In June 2017, one month after graduating from high school, the hitchhiker’s feather is still with Rosales in Maryland, where he works as an intern for the National Institutes of Health. In the fall, that feather will follow Rosales to Yale University, one of seven Ivy League schools to which the Red Cloud graduate was accepted.
Rosales was born in Filderstadt, Germany, the son of a German woman who fell in love with an Oglala Lakota man during gardening classes at Oglala Lakota College.
Rosales’ mother, Gabriele, shuffled him back and forth between Germany and the U.S. for the first years of his life. Six months here. Six months there. A year at Martin Grade School. Some time in classes at Interior School. Eventually, his mother received permanent residency and his family settled near Kyle until his parents divorced when he was 6.
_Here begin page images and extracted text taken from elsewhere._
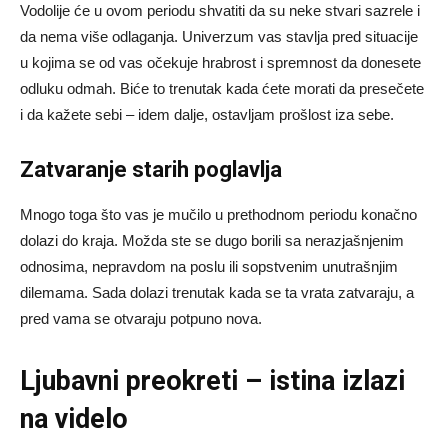
Vodolije će u ovom periodu shvatiti da su neke stvari sazrele i
da nema više odlaganja. Univerzum vas stavlja pred situacije
u kojima se od vas očekuje hrabrost i spremnost da donesete
odluku odmah. Biće to trenutak kada ćete morati da presečete
i da kažete sebi – idem dalje, ostavljam prošlost iza sebe.
Zatvaranje starih poglavlja
Mnogo toga što vas je mučilo u prethodnom periodu konačno
dolazi do kraja. Možda ste se dugo borili sa nerazjašnjenim
odnosima, nepravdom na poslu ili sopstvenim unutrašnjim
dilemama. Sada dolazi trenutak kada se ta vrata zatvaraju, a
pred vama se otvaraju potpuno nova.
Ljubavni preokreti – istina izlazi
na videlo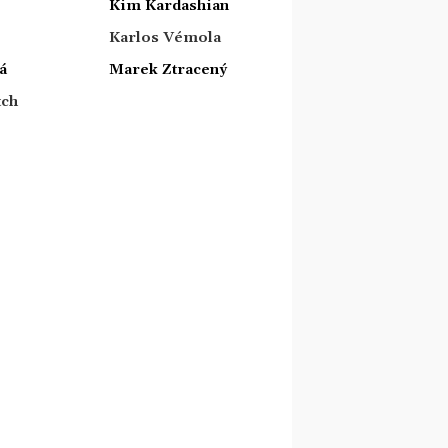
Kim Kardashian
Karlos Vémola
á
Marek Ztracený
tch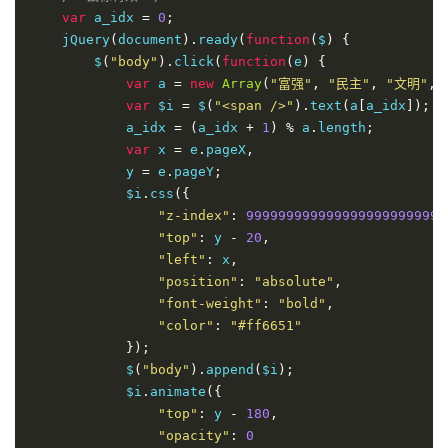
var
 a_idx 
=
0
;
    jQuery
(
document
).
ready
(
function
(
$
)
{
        $
(
"body"
).
click
(
function
(
e
)
{
var
 a 
=
new
Array
(
"富强"
,
"民主"
,
"文明"
,
var
 $i 
=
 $
(
"<span />"
).
text
(
a
[
a_idx
]);
            a_idx 
=
(
a_idx 
+
1
)
%
 a
.
length
;
var
 x 
=
 e
.
pageX
,
            y 
=
 e
.
pageY
;
            $i
.
css
({
"z-index"
:
9999999999999999999999999
"top"
:
 y 
-
20
,
"left"
:
 x
,
"position"
:
"absolute"
,
"font-weight"
:
"bold"
,
"color"
:
"#ff6651"
});
            $
(
"body"
).
append
(
$i
);
            $i
.
animate
({
"top"
:
 y 
-
180
,
"opacity"
:
0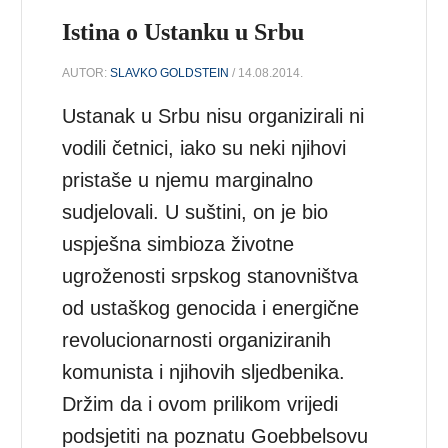
Istina o Ustanku u Srbu
AUTOR:
SLAVKO GOLDSTEIN
/ 14.08.2014.
Ustanak u Srbu nisu organizirali ni
vodili četnici, iako su neki njihovi
pristaše u njemu marginalno
sudjelovali. U suštini, on je bio
uspješna simbioza životne
ugroženosti srpskog stanovništva
od ustaškog genocida i energične
revolucionarnosti organiziranih
komunista i njihovih sljedbenika.
Držim da i ovom prilikom vrijedi
podsjetiti na poznatu Goebbelsovu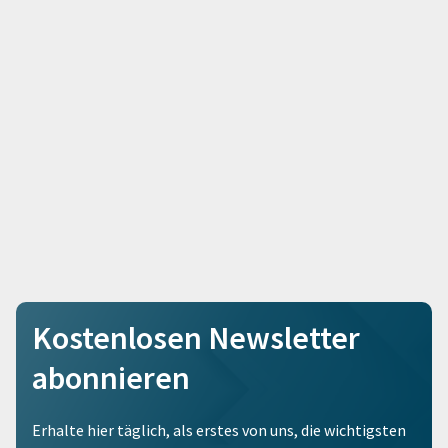
Kostenlosen Newsletter
abonnieren
Erhalte hier täglich, als erstes von uns, die wichtigsten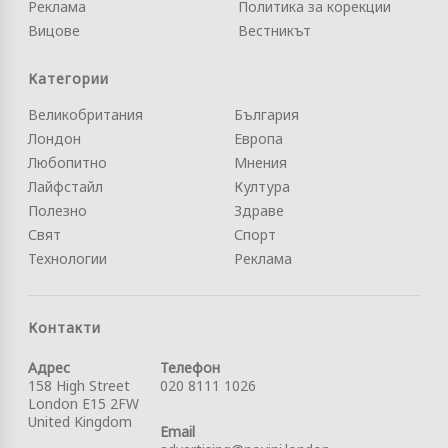
Реклама
Политика за корекции
Вицове
Вестникът
Категории
Великобритания
България
Лондон
Европа
Любопитно
Мнения
Лайфстайл
Култура
Полезно
Здраве
Свят
Спорт
Технологии
Реклама
Контакти
Адрес
Телефон
158 High Street
020 8111 1026
London E15 2FW
United Kingdom
Email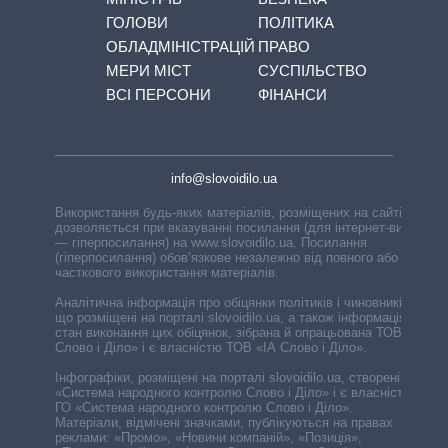
ГОЛОВИ
ПОЛІТИКА
ОБЛАДМІНІСТРАЦІЙ
ПРАВО
МЕРИ МІСТ
СУСПІЛЬСТВО
ВСІ ПЕРСОНИ
ФІНАНСИ
info@slovoidilo.ua
Використання будь-яких матеріалів, розміщених на сайті,
дозволяється при вказуванні посилання (для інтернет-видань
— гіперпосилання) на www.slovoidilo.ua. Посилання
(гіперпосилання) обов’язкове незалежно від повного або
часткового використання матеріалів.
Аналітична інформація про обіцянки політиків і чиновників,
що розміщені на порталі slovoidilo.ua, а також інформація про
стан виконання цих обіцянок, зібрана й опрацьована ТОВ «ІА
Слово і Діло» і є власністю ТОВ «ІА Слово і Діло».
Інфографіки, розміщені на порталі slovoidilo.ua, створені ГО
«Система народного контролю Слово і Діло» і є власністю
ГО «Система народного контролю Слово і Діло».
Матеріали, відмічені значками, публікуються на правах
реклами: «Промо», «Новини компаній», «Позиція»,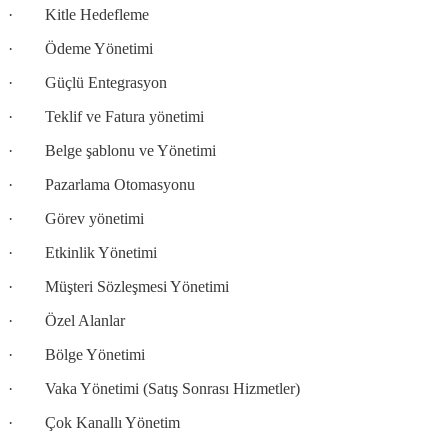
· Kitle Hedefleme
· Ödeme Yönetimi
· Güçlü Entegrasyon
· Teklif ve Fatura yönetimi
· Belge şablonu ve Yönetimi
· Pazarlama Otomasyonu
· Görev yönetimi
· Etkinlik Yönetimi
· Müşteri Sözleşmesi Yönetimi
· Özel Alanlar
· Bölge Yönetimi
· Vaka Yönetimi (Satış Sonrası Hizmetler)
· Çok Kanallı Yönetim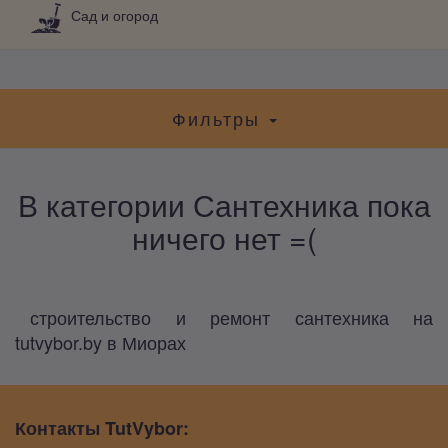
Сад и огород
Фильтры
В категории Сантехника пока
ничего нет =(
строительство и ремонт сантехника на
tutvybor.by в Миорах
Контакты TutVybor: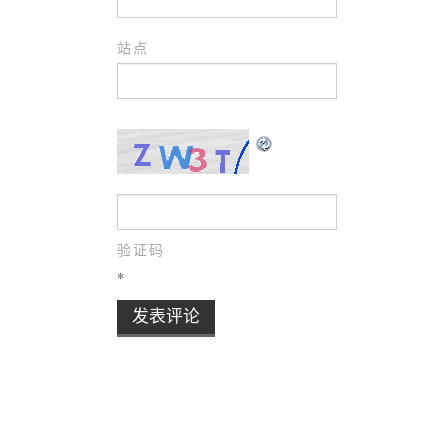
站点
验证码
*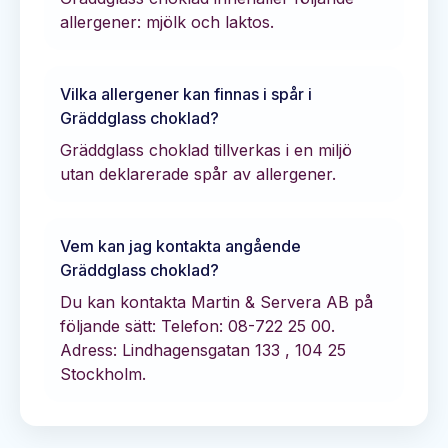
allergener: mjölk och laktos.
Vilka allergener kan finnas i spår i
Gräddglass choklad
?
Gräddglass choklad tillverkas i en miljö
utan deklarerade spår av allergener.
Vem kan jag kontakta angående
Gräddglass choklad
?
Du kan kontakta
Martin & Servera AB
på
följande sätt:
Telefon: 08-722 25 00.
Adress: Lindhagensgatan 133 , 104 25
Stockholm.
Gabriele had heard about Red Cloud Indian School and wanted her son to have the same opportunities, so Rosales went to Red Cloud High School, about 50 miles from Kyle. Gabriele rented him a room near Wounded Knee, where he lived with a classmate and her mother. He caught the bus to and from school during the week and drove home on the weekends.
For the first few years, Rosales plowed through classes and exams to make his mother happy. But his motivation grew from making his mother proud to making his family proud to eventually representing the Lakota culture he now saw as his own.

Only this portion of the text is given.